This Saturday noon on 2nd April was different. Southern wind was blowing everything out of its way. It hummed in blooming Krishnochuras and rustled in mango trees bedecked with late arrived flowers that bore small fruits. Bees were swarming about. Dust was swirling all around. This picture was incomplete with Bade Gulam Ali’s raga Basant.
Like the unwieldy wind, his voice was a passion unleashed on and I succumbed. The record came to an end and the radio announcer moved on to the next programme. I struggled to reach for the knob of vintage Philips to turn it off. I turned over and found my pillow wet. Tears were rolling down without pause.
Why am I crying? I asked myself.
Tagore might have some explanation to offer. When someone comes into contact with something great, he cries. Tagore says to Moitrayee Devi in “Mongpute Rabindranath”. Because, it is emotionally impossible to remain at that exalted position for long. As one drops from that height, tears brim over silently. The loss of empire of supreme purity leads to accumulation of tears. So in extreme joy man cries.
May be.
But my mind travelled back to times that were different. I, a standard two boy, ran away from the baro ghar, the large front room when father excitedly took out a long-playing record from a cover that had a face of Bade Gulam photographed on its cover. A rotund face and a fat moustache that was twirled was enough to remind me of Bihari gatekeeper of Town school who pressed tobacco leaves with chun on his coarse left palm, powdered it with the slap of right hand and transferred it to his mouth. Then he rubbed both his hands in visible satisfaction and removed from his moustache whatever powder he believed stayed there still. He would not let us run out of school when Anil sir was rampaging inside a dark class that had no possibility of seeing the sun due to its cornered position for not differentiating between “week” and “weak”.

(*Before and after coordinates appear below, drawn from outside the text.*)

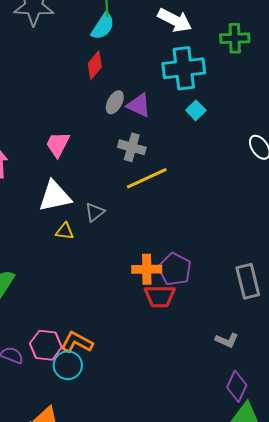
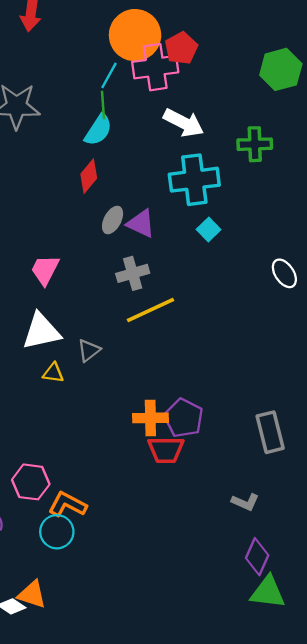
gray cross: (132, 147) -> (133, 273), turned -32
pink hexagon: (46, 345) -> (31, 482), moved

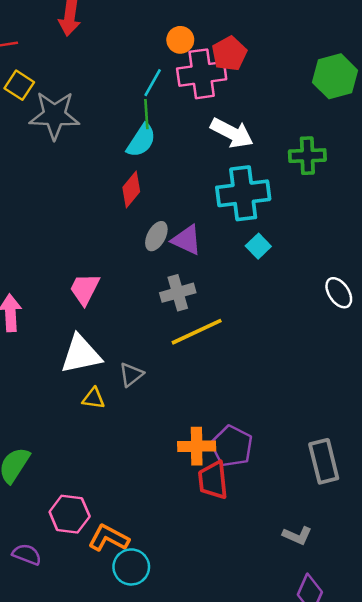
orange circle: (135, 35) -> (180, 40), size x0.5
red trapezoid: (166, 450) -> (213, 480), turned 84
cyan circle: (57, 532) -> (131, 567), moved

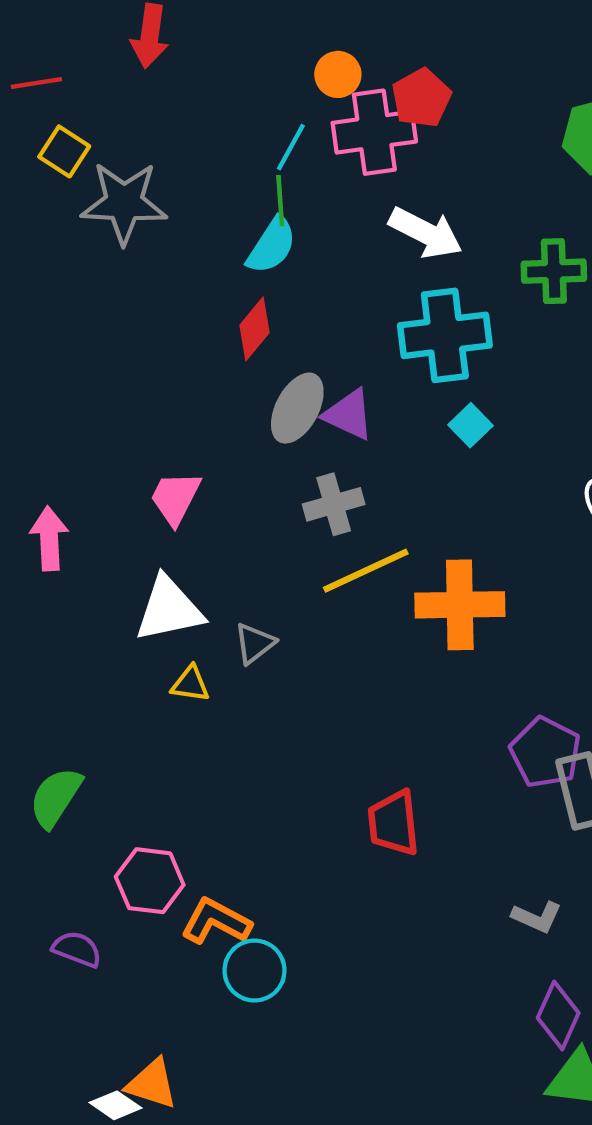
gray ellipse: (156, 236) -> (297, 408), size x1.4
orange cross: (197, 446) -> (460, 605), moved, size x1.4
purple pentagon: (232, 446) -> (545, 752), moved

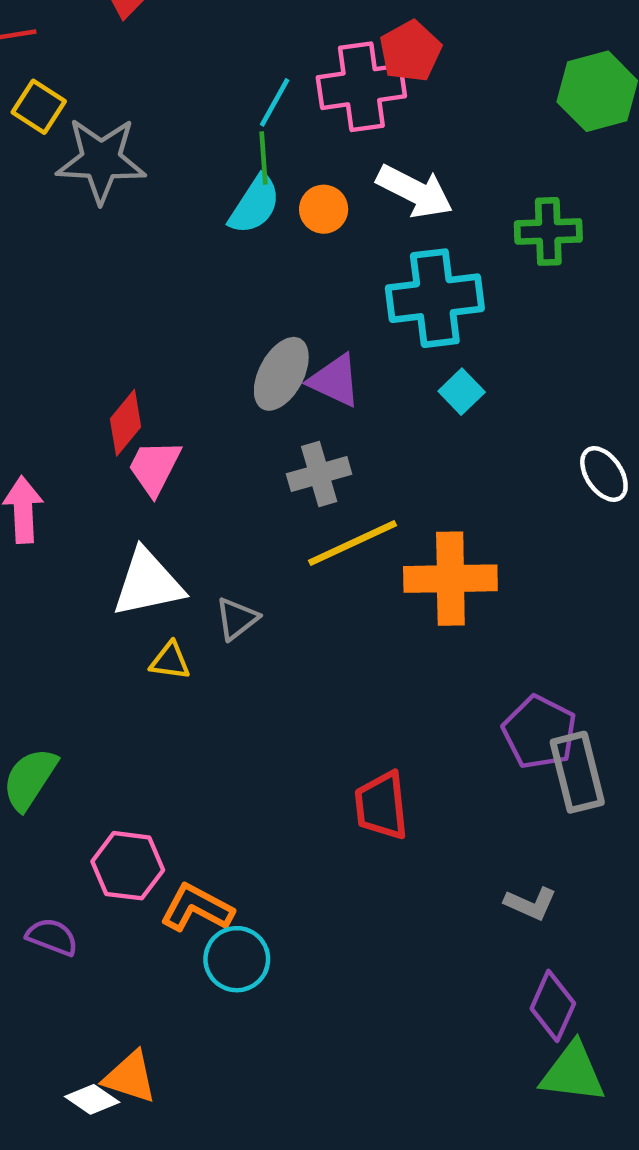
orange circle: (338, 74) -> (324, 209), moved
red diamond: (255, 329) -> (126, 423), moved

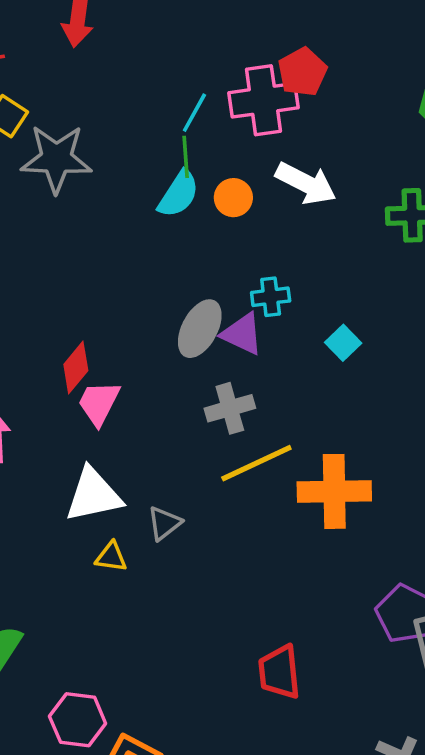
cyan cross: (435, 298) -> (271, 297), moved, size x0.5

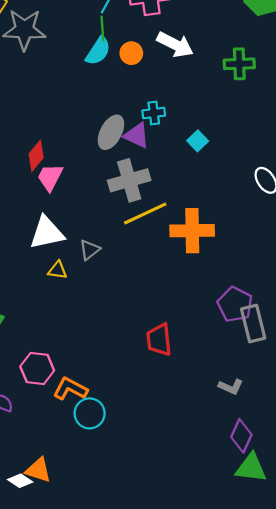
gray cross: (230, 408) -> (129, 180), size x1.4

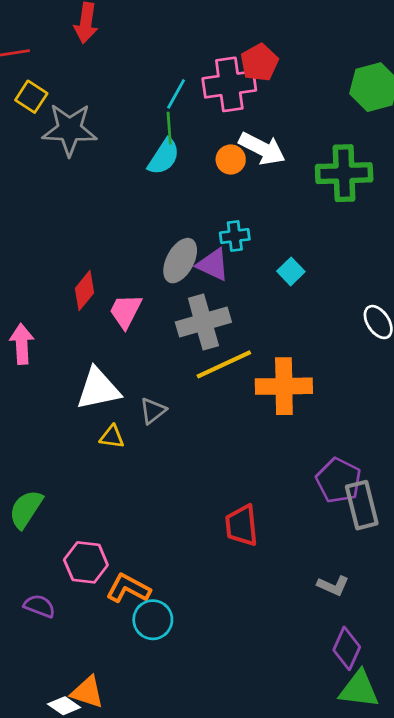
orange circle: (131, 53) -> (231, 159), moved
green cross: (239, 64) -> (344, 173), size x1.4
pink trapezoid: (50, 177) -> (126, 311), moved

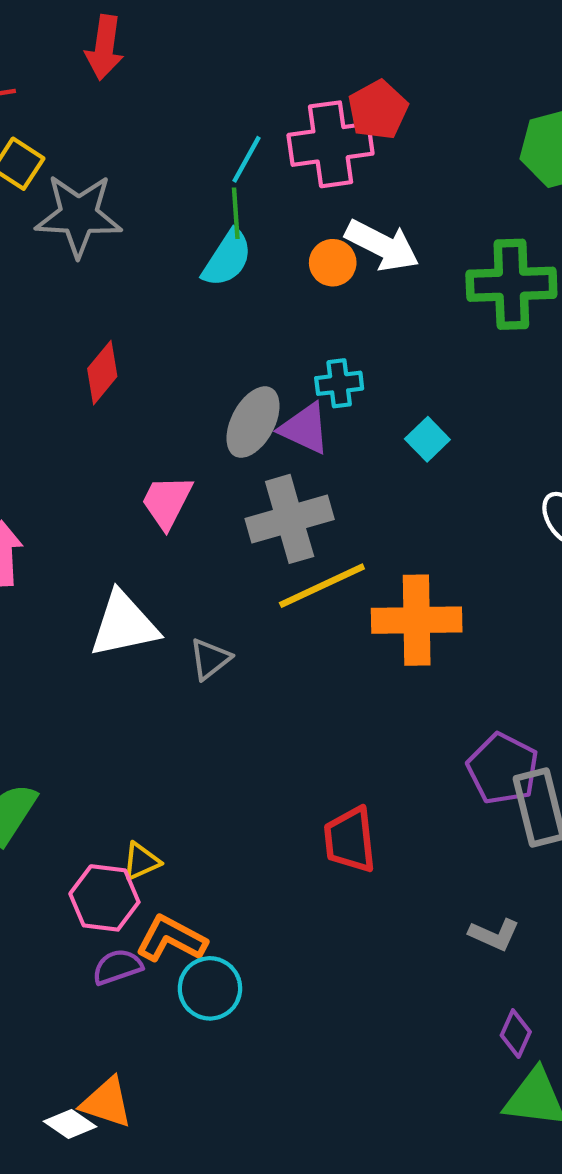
red diamond: (85, 291) -> (102, 373), moved
yellow triangle: (112, 437) -> (141, 861), moved, turned -32
purple semicircle: (39, 606) -> (117, 967), moved, turned -40
purple diamond: (347, 648) -> (516, 1034), size x0.7

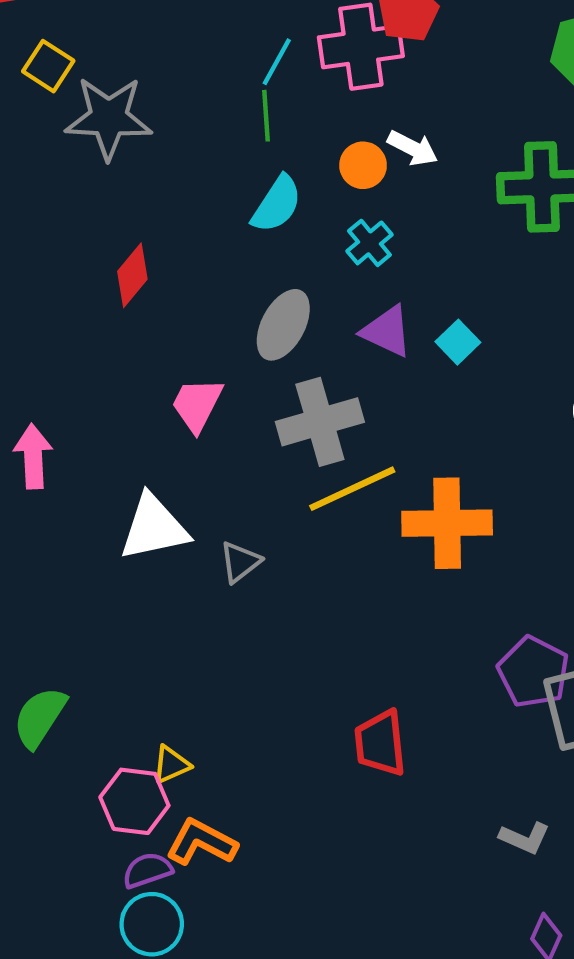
white arrow: (382, 245) -> (413, 148), size x0.7
cyan semicircle: (227, 258) -> (277, 204), moved
cyan cross: (339, 383) -> (369, 243), moved, turned -33
purple triangle: (305, 429) -> (387, 331), moved
cyan circle: (210, 988) -> (152, 924), moved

That record had on one side raga Basant and on the other thumri – Ka karoon sajani aaye na balam. Father played both the sides right into midnight. When I went to sleep, in rapturous stillness of the house the record burst forth melody—Ka karoon sajani. These three words I could make out. I found out that though the cover face had an uncanny similarity with the fierce-looking gate-keeper of school, this man was different as he could only sing.
The fearful has its own attraction. I kept on looking at the record cover every day. And was getting used to its tune. 20,Nutanpally’s day was not complete without Ka karoon sajani aaye na balam…
Ka karoon sajani aaye na balam I sang out one day as day-long rain held us captive. Father looked startled but smiled generously at a ten year old boy. Water was knee-dip in our garden and his rose buds were all shredded. Father looked concerned. The smile smoothed his creased forehead.
When Kajol di, my next door didi, married her childhood love Kishor da, Kajol di’s father (I called him mama as mother did) had one request for my father on the day of marriage: Lend me your record please, just for a day…. . My daughter’s favourite… . Father looked amused. ‘Of course,’ he said and gave him the record. From the evening till the groom arrived just two lanes off, father’s record churned out at mama’s well-decorated bunglow: Ka karoon sajani….
The noontime of Choitro has remarkable ability of feeling melancholic and getting immersed in memories. From Nutanpally to Ulhas, the journey is long and difficult. Times are in flux. Not Bade Gulam. His timeless Basant reminds the other side of slowly gyrating black disc – Aaye na balam.
A line can travel back and forth decades in minutes. Passionate nostalgia, thy name is Bade Gulam; take pronam from a teary-eyed man who once fled from you as a boy.